A verbatim copy of all entries is the expected output.

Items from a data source
=-=-=-=-=

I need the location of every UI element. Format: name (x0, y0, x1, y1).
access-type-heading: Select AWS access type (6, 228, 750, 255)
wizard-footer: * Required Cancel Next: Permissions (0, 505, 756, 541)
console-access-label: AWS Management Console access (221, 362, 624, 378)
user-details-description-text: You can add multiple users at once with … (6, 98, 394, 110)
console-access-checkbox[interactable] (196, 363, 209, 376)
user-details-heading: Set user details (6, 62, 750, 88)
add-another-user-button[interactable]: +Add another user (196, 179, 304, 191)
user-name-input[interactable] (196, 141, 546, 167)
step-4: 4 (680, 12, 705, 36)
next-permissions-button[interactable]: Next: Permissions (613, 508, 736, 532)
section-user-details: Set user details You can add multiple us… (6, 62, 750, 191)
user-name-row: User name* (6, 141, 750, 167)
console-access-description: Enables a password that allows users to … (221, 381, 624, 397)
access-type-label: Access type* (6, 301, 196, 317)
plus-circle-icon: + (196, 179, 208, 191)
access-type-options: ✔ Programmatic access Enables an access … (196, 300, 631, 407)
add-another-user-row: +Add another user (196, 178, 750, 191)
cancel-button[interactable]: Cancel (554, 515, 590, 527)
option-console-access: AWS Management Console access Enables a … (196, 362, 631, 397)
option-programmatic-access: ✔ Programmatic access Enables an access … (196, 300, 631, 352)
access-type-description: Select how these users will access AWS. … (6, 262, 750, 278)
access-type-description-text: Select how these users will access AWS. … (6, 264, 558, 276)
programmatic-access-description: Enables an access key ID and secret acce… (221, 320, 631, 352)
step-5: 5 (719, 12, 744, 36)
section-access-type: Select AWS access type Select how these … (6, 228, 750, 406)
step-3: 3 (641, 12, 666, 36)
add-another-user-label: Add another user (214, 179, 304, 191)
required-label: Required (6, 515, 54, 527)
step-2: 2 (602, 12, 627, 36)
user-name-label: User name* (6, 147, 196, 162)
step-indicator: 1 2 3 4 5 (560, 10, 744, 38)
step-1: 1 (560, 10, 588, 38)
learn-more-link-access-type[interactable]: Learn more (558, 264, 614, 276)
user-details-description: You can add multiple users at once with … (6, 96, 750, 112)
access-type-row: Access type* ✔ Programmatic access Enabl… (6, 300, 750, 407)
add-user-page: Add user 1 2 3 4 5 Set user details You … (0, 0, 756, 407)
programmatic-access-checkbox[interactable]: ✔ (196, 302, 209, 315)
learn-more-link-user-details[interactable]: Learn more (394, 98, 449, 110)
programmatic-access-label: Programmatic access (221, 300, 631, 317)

=-=-=-=-=

■ WRITTEN REPLY ■
I need the location of every UI element. Format: name (x0, y0, x1, y1).
access-type-heading: Select AWS access type (6, 228, 750, 255)
wizard-footer: * Required Cancel Next: Permissions (0, 505, 756, 541)
console-access-label: AWS Management Console access (221, 362, 624, 378)
user-details-description-text: You can add multiple users at once with … (6, 98, 394, 110)
console-access-checkbox[interactable] (196, 363, 209, 376)
user-details-heading: Set user details (6, 62, 750, 88)
add-another-user-button[interactable]: +Add another user (196, 179, 304, 191)
user-name-input[interactable] (196, 141, 546, 167)
step-4: 4 (680, 12, 705, 36)
next-permissions-button[interactable]: Next: Permissions (613, 508, 736, 532)
section-user-details: Set user details You can add multiple us… (6, 62, 750, 191)
user-name-row: User name* (6, 141, 750, 167)
console-access-description: Enables a password that allows users to … (221, 381, 624, 397)
access-type-label: Access type* (6, 301, 196, 317)
plus-circle-icon: + (196, 179, 208, 191)
access-type-options: ✔ Programmatic access Enables an access … (196, 300, 631, 407)
add-another-user-row: +Add another user (196, 178, 750, 191)
cancel-button[interactable]: Cancel (554, 515, 590, 527)
option-console-access: AWS Management Console access Enables a … (196, 362, 631, 397)
option-programmatic-access: ✔ Programmatic access Enables an access … (196, 300, 631, 352)
access-type-description: Select how these users will access AWS. … (6, 262, 750, 278)
access-type-description-text: Select how these users will access AWS. … (6, 264, 558, 276)
programmatic-access-description: Enables an access key ID and secret acce… (221, 320, 631, 352)
step-5: 5 (719, 12, 744, 36)
section-access-type: Select AWS access type Select how these … (6, 228, 750, 406)
step-3: 3 (641, 12, 666, 36)
add-another-user-label: Add another user (214, 179, 304, 191)
required-label: Required (6, 515, 54, 527)
step-2: 2 (602, 12, 627, 36)
user-name-label: User name* (6, 147, 196, 162)
step-indicator: 1 2 3 4 5 (560, 10, 744, 38)
step-1: 1 (560, 10, 588, 38)
learn-more-link-access-type[interactable]: Learn more (558, 264, 614, 276)
user-details-description: You can add multiple users at once with … (6, 96, 750, 112)
access-type-row: Access type* ✔ Programmatic access Enabl… (6, 300, 750, 407)
add-user-page: Add user 1 2 3 4 5 Set user details You … (0, 0, 756, 407)
programmatic-access-checkbox[interactable]: ✔ (196, 302, 209, 315)
learn-more-link-user-details[interactable]: Learn more (394, 98, 449, 110)
programmatic-access-label: Programmatic access (221, 300, 631, 317)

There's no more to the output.